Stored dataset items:
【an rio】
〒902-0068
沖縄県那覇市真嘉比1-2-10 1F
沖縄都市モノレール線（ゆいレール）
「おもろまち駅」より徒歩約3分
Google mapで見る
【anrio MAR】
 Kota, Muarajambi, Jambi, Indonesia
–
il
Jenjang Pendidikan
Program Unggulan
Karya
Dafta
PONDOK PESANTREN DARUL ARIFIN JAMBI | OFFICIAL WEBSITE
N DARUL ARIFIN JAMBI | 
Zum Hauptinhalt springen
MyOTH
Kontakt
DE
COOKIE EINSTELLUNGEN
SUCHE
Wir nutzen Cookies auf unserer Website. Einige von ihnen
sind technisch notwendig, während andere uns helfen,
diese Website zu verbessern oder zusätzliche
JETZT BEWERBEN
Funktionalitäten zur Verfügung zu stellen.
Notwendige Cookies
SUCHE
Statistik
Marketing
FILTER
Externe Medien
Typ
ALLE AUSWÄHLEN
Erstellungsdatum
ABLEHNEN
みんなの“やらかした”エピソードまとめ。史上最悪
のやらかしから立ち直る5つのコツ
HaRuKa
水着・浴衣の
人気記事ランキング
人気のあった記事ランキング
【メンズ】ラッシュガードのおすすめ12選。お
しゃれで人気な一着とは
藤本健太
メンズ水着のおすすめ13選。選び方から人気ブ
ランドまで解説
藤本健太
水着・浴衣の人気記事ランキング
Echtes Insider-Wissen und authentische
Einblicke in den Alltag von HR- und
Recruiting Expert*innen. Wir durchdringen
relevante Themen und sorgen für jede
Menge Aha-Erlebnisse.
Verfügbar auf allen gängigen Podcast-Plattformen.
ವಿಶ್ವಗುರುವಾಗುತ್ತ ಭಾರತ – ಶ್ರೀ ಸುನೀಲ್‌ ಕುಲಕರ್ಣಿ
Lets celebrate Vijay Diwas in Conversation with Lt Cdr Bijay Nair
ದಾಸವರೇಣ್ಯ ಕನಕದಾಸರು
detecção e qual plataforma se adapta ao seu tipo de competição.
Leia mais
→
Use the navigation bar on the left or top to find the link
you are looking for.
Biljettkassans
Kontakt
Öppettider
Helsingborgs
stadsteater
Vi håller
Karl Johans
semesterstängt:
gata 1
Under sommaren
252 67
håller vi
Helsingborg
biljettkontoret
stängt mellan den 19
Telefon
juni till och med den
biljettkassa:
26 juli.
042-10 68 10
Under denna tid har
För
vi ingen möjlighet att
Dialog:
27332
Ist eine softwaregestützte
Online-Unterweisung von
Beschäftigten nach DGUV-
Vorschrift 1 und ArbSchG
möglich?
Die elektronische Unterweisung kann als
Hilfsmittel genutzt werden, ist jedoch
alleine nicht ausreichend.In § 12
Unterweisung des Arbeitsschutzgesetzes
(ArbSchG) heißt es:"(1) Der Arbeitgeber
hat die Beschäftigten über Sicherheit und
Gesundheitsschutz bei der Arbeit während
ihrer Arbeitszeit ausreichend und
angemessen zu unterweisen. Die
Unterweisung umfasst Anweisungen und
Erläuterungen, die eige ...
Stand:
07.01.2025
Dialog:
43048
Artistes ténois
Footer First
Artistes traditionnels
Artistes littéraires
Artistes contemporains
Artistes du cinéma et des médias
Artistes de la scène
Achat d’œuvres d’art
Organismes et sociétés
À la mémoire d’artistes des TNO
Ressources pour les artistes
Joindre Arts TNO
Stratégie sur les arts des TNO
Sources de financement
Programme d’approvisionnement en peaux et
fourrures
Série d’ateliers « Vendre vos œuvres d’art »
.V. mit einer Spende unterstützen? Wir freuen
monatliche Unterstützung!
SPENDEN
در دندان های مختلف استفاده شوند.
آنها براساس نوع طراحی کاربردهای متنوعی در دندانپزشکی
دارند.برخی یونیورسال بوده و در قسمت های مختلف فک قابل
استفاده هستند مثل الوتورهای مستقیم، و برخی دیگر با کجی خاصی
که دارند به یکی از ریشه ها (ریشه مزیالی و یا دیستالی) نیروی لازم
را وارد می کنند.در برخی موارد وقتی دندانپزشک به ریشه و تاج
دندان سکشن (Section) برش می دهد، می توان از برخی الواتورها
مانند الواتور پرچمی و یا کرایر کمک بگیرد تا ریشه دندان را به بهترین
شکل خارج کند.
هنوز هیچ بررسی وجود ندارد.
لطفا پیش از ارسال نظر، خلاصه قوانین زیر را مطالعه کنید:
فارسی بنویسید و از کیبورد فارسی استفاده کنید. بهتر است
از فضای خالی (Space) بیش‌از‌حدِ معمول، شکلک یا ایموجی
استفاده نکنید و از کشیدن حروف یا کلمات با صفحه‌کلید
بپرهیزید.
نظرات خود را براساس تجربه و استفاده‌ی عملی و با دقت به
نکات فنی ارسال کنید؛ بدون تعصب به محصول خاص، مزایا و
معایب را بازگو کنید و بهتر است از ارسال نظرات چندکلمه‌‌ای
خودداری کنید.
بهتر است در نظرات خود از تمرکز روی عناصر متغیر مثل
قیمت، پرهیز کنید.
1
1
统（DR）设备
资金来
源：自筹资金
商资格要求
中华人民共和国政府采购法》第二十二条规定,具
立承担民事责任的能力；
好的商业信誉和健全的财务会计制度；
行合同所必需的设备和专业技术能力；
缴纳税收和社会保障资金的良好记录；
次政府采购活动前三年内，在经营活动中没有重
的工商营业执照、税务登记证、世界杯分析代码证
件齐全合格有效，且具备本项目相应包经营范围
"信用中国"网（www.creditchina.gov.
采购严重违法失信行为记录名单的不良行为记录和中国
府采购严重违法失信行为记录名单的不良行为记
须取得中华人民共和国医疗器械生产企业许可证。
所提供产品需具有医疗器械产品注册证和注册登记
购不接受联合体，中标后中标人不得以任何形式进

What the exercise asks: Repeat back all entries verbatim.

Your solution:
【an rio】
〒902-0068
沖縄県那覇市真嘉比1-2-10 1F
沖縄都市モノレール線（ゆいレール）
「おもろまち駅」より徒歩約3分
Google mapで見る
【anrio MAR】
 Kota, Muarajambi, Jambi, Indonesia
–
il
Jenjang Pendidikan
Program Unggulan
Karya
Dafta
PONDOK PESANTREN DARUL ARIFIN JAMBI | OFFICIAL WEBSITE
N DARUL ARIFIN JAMBI | 
Zum Hauptinhalt springen
MyOTH
Kontakt
DE
COOKIE EINSTELLUNGEN
SUCHE
Wir nutzen Cookies auf unserer Website. Einige von ihnen
sind technisch notwendig, während andere uns helfen,
diese Website zu verbessern oder zusätzliche
JETZT BEWERBEN
Funktionalitäten zur Verfügung zu stellen.
Notwendige Cookies
SUCHE
Statistik
Marketing
FILTER
Externe Medien
Typ
ALLE AUSWÄHLEN
Erstellungsdatum
ABLEHNEN
みんなの“やらかした”エピソードまとめ。史上最悪
のやらかしから立ち直る5つのコツ
HaRuKa
水着・浴衣の
人気記事ランキング
人気のあった記事ランキング
【メンズ】ラッシュガードのおすすめ12選。お
しゃれで人気な一着とは
藤本健太
メンズ水着のおすすめ13選。選び方から人気ブ
ランドまで解説
藤本健太
水着・浴衣の人気記事ランキング
Echtes Insider-Wissen und authentische
Einblicke in den Alltag von HR- und
Recruiting Expert*innen. Wir durchdringen
relevante Themen und sorgen für jede
Menge Aha-Erlebnisse.
Verfügbar auf allen gängigen Podcast-Plattformen.
ವಿಶ್ವಗುರುವಾಗುತ್ತ ಭಾರತ – ಶ್ರೀ ಸುನೀಲ್‌ ಕುಲಕರ್ಣಿ
Lets celebrate Vijay Diwas in Conversation with Lt Cdr Bijay Nair
ದಾಸವರೇಣ್ಯ ಕನಕದಾಸರು
detecção e qual plataforma se adapta ao seu tipo de competição.
Leia mais
→
Use the navigation bar on the left or top to find the link
you are looking for.
Biljettkassans
Kontakt
Öppettider
Helsingborgs
stadsteater
Vi håller
Karl Johans
semesterstängt:
gata 1
Under sommaren
252 67
håller vi
Helsingborg
biljettkontoret
stängt mellan den 19
Telefon
juni till och med den
biljettkassa:
26 juli.
042-10 68 10
Under denna tid har
För
vi ingen möjlighet att
Dialog:
27332
Ist eine softwaregestützte
Online-Unterweisung von
Beschäftigten nach DGUV-
Vorschrift 1 und ArbSchG
möglich?
Die elektronische Unterweisung kann als
Hilfsmittel genutzt werden, ist jedoch
alleine nicht ausreichend.In § 12
Unterweisung des Arbeitsschutzgesetzes
(ArbSchG) heißt es:"(1) Der Arbeitgeber
hat die Beschäftigten über Sicherheit und
Gesundheitsschutz bei der Arbeit während
ihrer Arbeitszeit ausreichend und
angemessen zu unterweisen. Die
Unterweisung umfasst Anweisungen und
Erläuterungen, die eige ...
Stand:
07.01.2025
Dialog:
43048
Artistes ténois
Footer First
Artistes traditionnels
Artistes littéraires
Artistes contemporains
Artistes du cinéma et des médias
Artistes de la scène
Achat d’œuvres d’art
Organismes et sociétés
À la mémoire d’artistes des TNO
Ressources pour les artistes
Joindre Arts TNO
Stratégie sur les arts des TNO
Sources de financement
Programme d’approvisionnement en peaux et
fourrures
Série d’ateliers « Vendre vos œuvres d’art »
.V. mit einer Spende unterstützen? Wir freuen
monatliche Unterstützung!
SPENDEN
در دندان های مختلف استفاده شوند.
آنها براساس نوع طراحی کاربردهای متنوعی در دندانپزشکی
دارند.برخی یونیورسال بوده و در قسمت های مختلف فک قابل
استفاده هستند مثل الوتورهای مستقیم، و برخی دیگر با کجی خاصی
که دارند به یکی از ریشه ها (ریشه مزیالی و یا دیستالی) نیروی لازم
را وارد می کنند.در برخی موارد وقتی دندانپزشک به ریشه و تاج
دندان سکشن (Section) برش می دهد، می توان از برخی الواتورها
مانند الواتور پرچمی و یا کرایر کمک بگیرد تا ریشه دندان را به بهترین
شکل خارج کند.
هنوز هیچ بررسی وجود ندارد.
لطفا پیش از ارسال نظر، خلاصه قوانین زیر را مطالعه کنید:
فارسی بنویسید و از کیبورد فارسی استفاده کنید. بهتر است
از فضای خالی (Space) بیش‌از‌حدِ معمول، شکلک یا ایموجی
استفاده نکنید و از کشیدن حروف یا کلمات با صفحه‌کلید
بپرهیزید.
نظرات خود را براساس تجربه و استفاده‌ی عملی و با دقت به
نکات فنی ارسال کنید؛ بدون تعصب به محصول خاص، مزایا و
معایب را بازگو کنید و بهتر است از ارسال نظرات چندکلمه‌‌ای
خودداری کنید.
بهتر است در نظرات خود از تمرکز روی عناصر متغیر مثل
قیمت، پرهیز کنید.
1
1
统（DR）设备
资金来
源：自筹资金
商资格要求
中华人民共和国政府采购法》第二十二条规定,具
立承担民事责任的能力；
好的商业信誉和健全的财务会计制度；
行合同所必需的设备和专业技术能力；
缴纳税收和社会保障资金的良好记录；
次政府采购活动前三年内，在经营活动中没有重
的工商营业执照、税务登记证、世界杯分析代码证
件齐全合格有效，且具备本项目相应包经营范围
"信用中国"网（www.creditchina.gov.
采购严重违法失信行为记录名单的不良行为记录和中国
府采购严重违法失信行为记录名单的不良行为记
须取得中华人民共和国医疗器械生产企业许可证。
所提供产品需具有医疗器械产品注册证和注册登记
购不接受联合体，中标后中标人不得以任何形式进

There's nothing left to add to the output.